This morning I sneezed so hard that Mr Fluffy, who was sitting on my lap, ran away in a panic. The air when I ventured outside prickled against the top of my nose in a way that told me I'd better not spend the day outdoors, even though the sun was shining and once the frost had burned off the grass it was, objectively speaking, a nice day. I wanted to look at the snowdrops and the witch hazel, though, since what's the point of growing winter flowering plants if you don't see them?

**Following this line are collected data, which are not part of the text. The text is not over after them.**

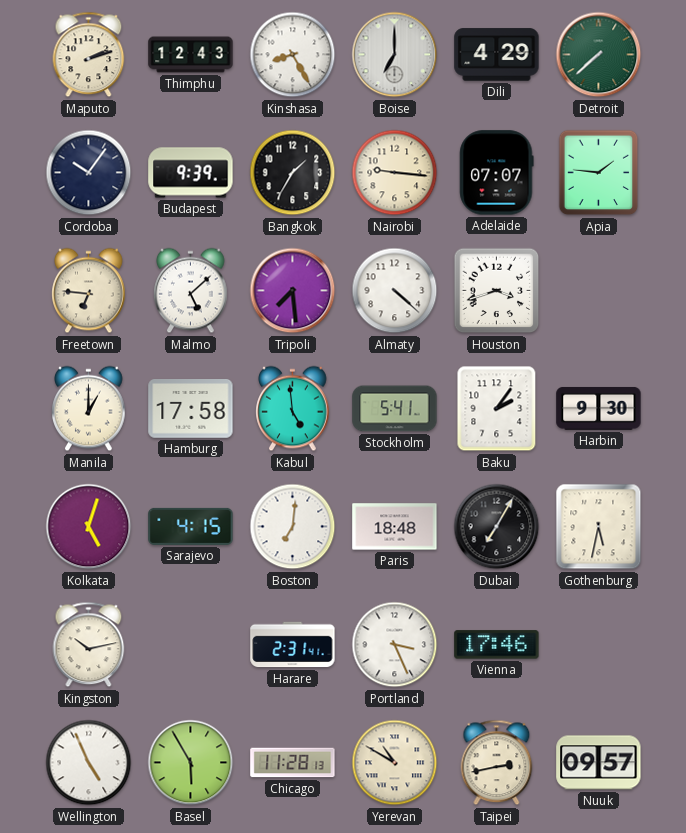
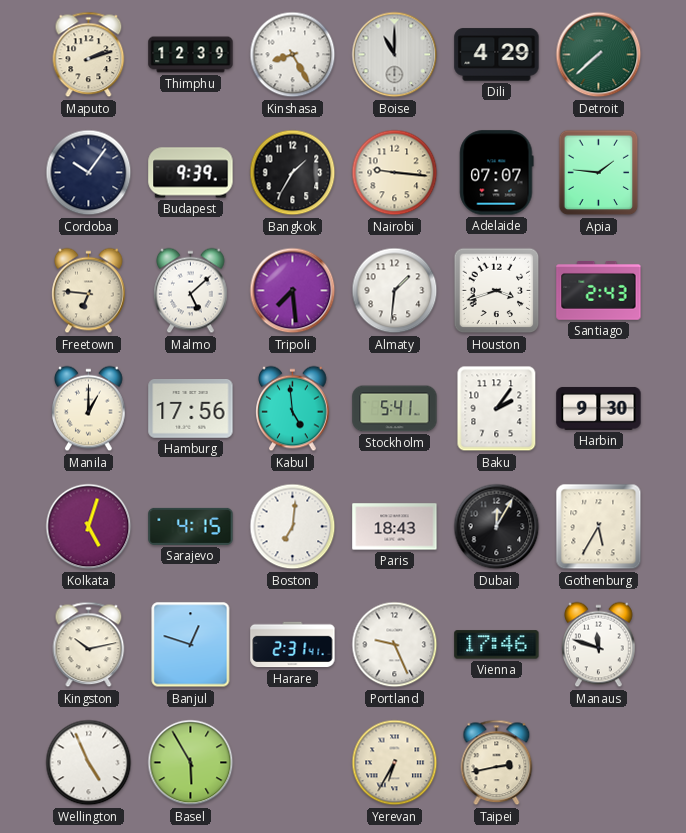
Thimphu: 12:43 -> 12:39
Boise: 7:00 -> 11:00
Almaty: 4:22 -> 1:31
Santiago: none -> 2:43
Hamburg: 17:58 -> 17:56
Paris: 18:48 -> 18:43
Dubai: 7:05 -> 12:05
Gothenburg: 5:32 -> 5:35
Banjul: none -> 12:48
Portland: 3:26 -> 9:26
Manaus: none -> 11:48
Chicago: 11:28 -> none
Yerevan: 10:50 -> 6:35
Nuuk: 09:57 -> none
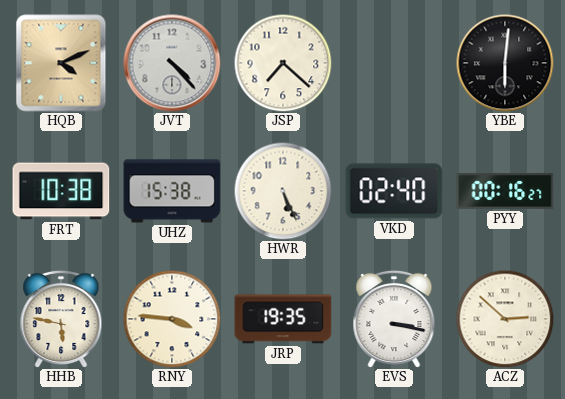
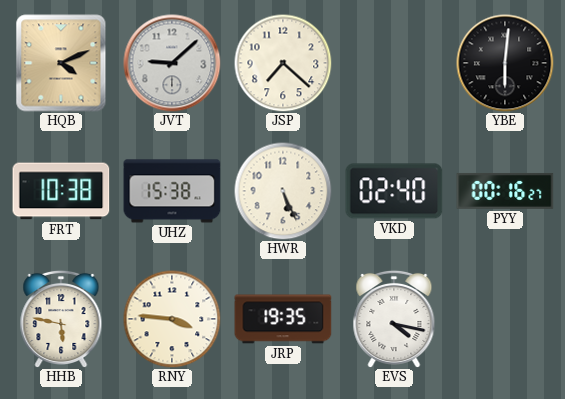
JVT: 4:23 -> 9:08
EVS: 3:17 -> 4:17
ACZ: 2:52 -> none
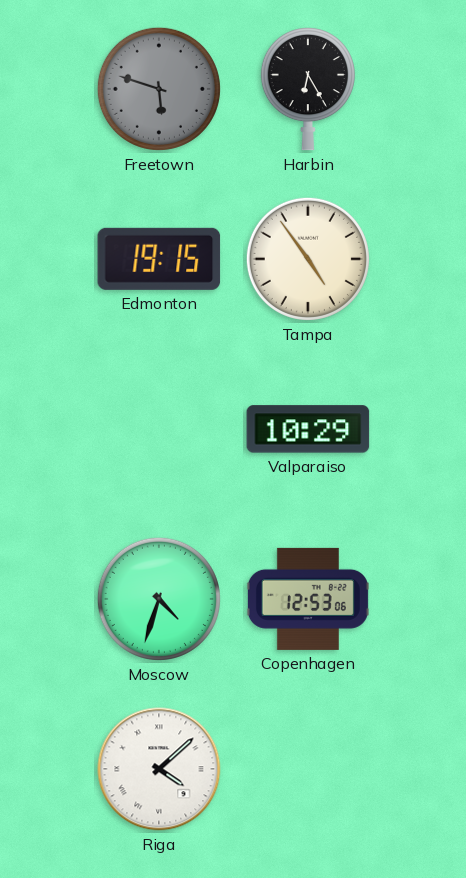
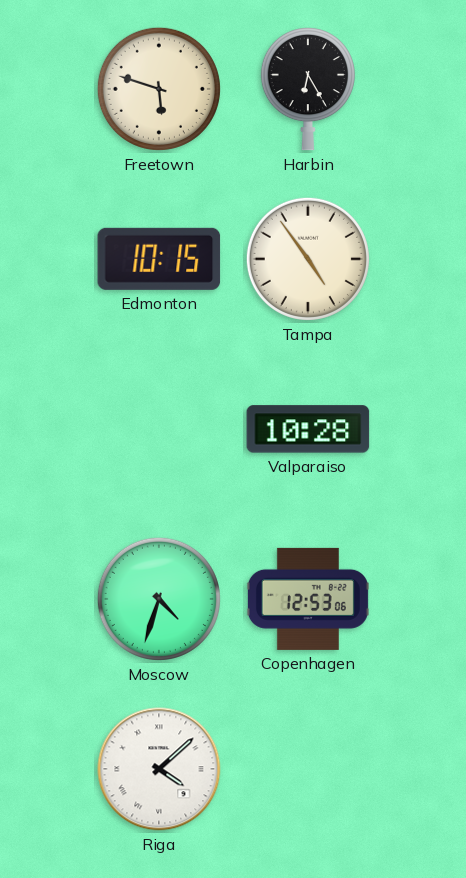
Freetown dial: grey -> cream
Edmonton: 19:15 -> 10:15
Valparaiso: 10:29 -> 10:28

I could actually see one of the witch hazels flowering from the bathroom window. First off the block this winter is Hamamelis x intermedia 'Vesna', which has fairly large, amber flowers, showy enough to make an impact seen from a first floor window on the opposite side of the garden. This is an old variety, raised at the Kalmthout arboretum in Belgium in 1954, and unfairly overlooked by the nursery trade, according to Chris Lane who holds a major UK collection (and wrote a book about them). It can't be that overlooked, since I bought a plant. However, I see on Chris Lane's web site that he has cancelled his witch hazel open days for 2018, since due to illness last year he has no young plants for sale. He is an important wholesale grower for the less well known varieties, and I predict shortages in UK garden centres this year. Vesna is the Russian goddess of spring, and her namesake holds the RHS Award of Garden Merit.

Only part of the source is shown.